Het fotograferen van meteoorspectra
Meteoorspectra
Naast directe fotografie van meteoorsporen is het ook mogelijk om spectra van meteoren op te nemen.
Uit meervoudige opnamen van meteoren kunnen de baan in de atmosfeer, snelheid, radiantpositie, en baan om de zon (baanelementen, heliocentrische baan) bepaald worden.
Het Dutch Meteor Society small camera program (1979-2018) heeft op deze wijze gegevens van meer dan 1500 heldere meteoren en vuurbollen vastgelegd. De vuurbolcamera’s van het Europees Netwerk (EN) volgen ruwweg dezelfde procedure.
Met EN opnamen gaan we nog een stap verder, immers digitale opnamen maken ook directe fotometrie aan de vastgelegde RAW beelden mogelijk.
Met het fotograferen van meteoorspectra gaan we nog een stap verder. Met het vastleggen van meteoorspectra in hoge resolutie kunnen de temperatuur van het gloeiende gas (plasma) dat de meteoroïde omhult als functie van de hoogte bepaald worden. De emissielijnen van een meteoorspectrum geven daarnaast informatie over de samenstelling van de meteoroïde. Meteoorspectra maken het dus mogelijk om de samenstelling van meteoorzwermen in de ruimte, en dus hun komeet van herkomst te bepalen.

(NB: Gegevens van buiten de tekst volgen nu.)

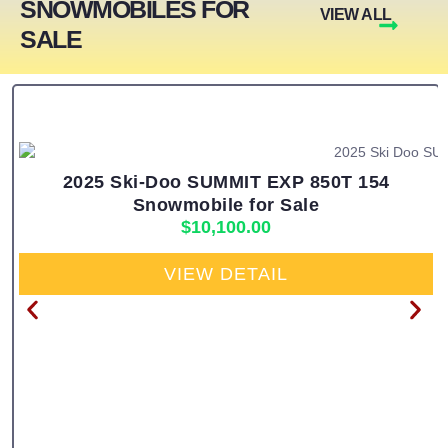
SNOWMOBILES FOR
VIEW ALL
SALE
2025 Ski-Doo SUMMIT EXP 850T 154
Snowmobile for Sale
$
10,100.00
VIEW DETAIL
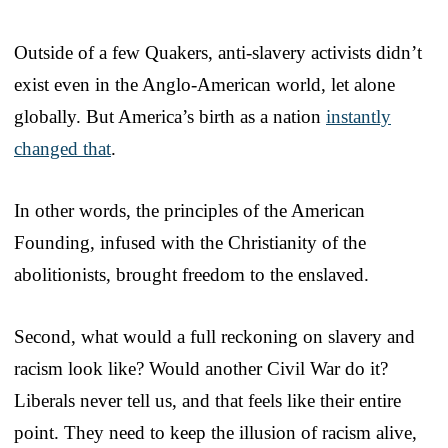
Outside of a few Quakers, anti-slavery activists didn’t
exist even in the Anglo-American world, let alone
globally. But America’s birth as a nation
instantly
changed that
.
In other words, the principles of the American
Founding, infused with the Christianity of the
abolitionists, brought freedom to the enslaved.
Second, what would a full reckoning on slavery and
racism look like? Would another Civil War do it?
Liberals never tell us, and that feels like their entire
point. They need to keep the illusion of racism alive,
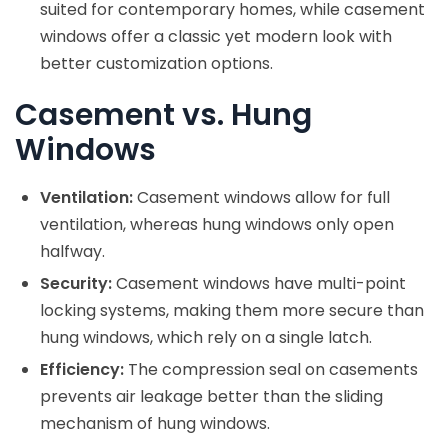
suited for contemporary homes, while casement
windows offer a classic yet modern look with
better customization options.
Casement vs. Hung
Windows
Ventilation:
Casement windows allow for full
ventilation, whereas hung windows only open
halfway.
Security:
Casement windows have multi-point
locking systems, making them more secure than
hung windows, which rely on a single latch.
Efficiency:
The compression seal on casements
prevents air leakage better than the sliding
mechanism of hung windows.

Techniek in het analoge tijdperk
Gedurende de periode 1975-2002 werd gewerkt met meteoorspectrografen op filmmateriaal.
Omdat bij het vastleggen van een meteoorspectrum het licht van de meteoor over een veel groter aantal lijnen wordt verdeeld, is de grensmagnitude voor een meteorenspectrograaf aanzienlijk ongunstiger dan bij directe fotografie. Pas bij zeer heldere vuurbollen, vanaf magnitude -8, kan met analoge fotografie een acceptabel spectrum worden verkregen. Het hoeft dan ook geen verwondering, dat het aantal vastlegde fotografische meteoorspectra in die periode niet groot is: 3 stuks.
Omdat een meteoor een bewegende puntbron is, is er geen spleet nodig om een spectrum te produceren. Het plaatsen van een prisma of tralie vóór het fotografisch objectief volstaat. Onze eerste spectrografen waren prismaspectrografen, omdat in de jaren zeventig goede en voldoende grote tralies nauwelijks verkrijgbaar waren.
De resolutie was laag: een 45 graden prisma voor een lens met een brandpuntsafstand van 105 mm gaf een spectrum van maar 3 mm groot. Bovendien zijn prismaspectra niet lineair.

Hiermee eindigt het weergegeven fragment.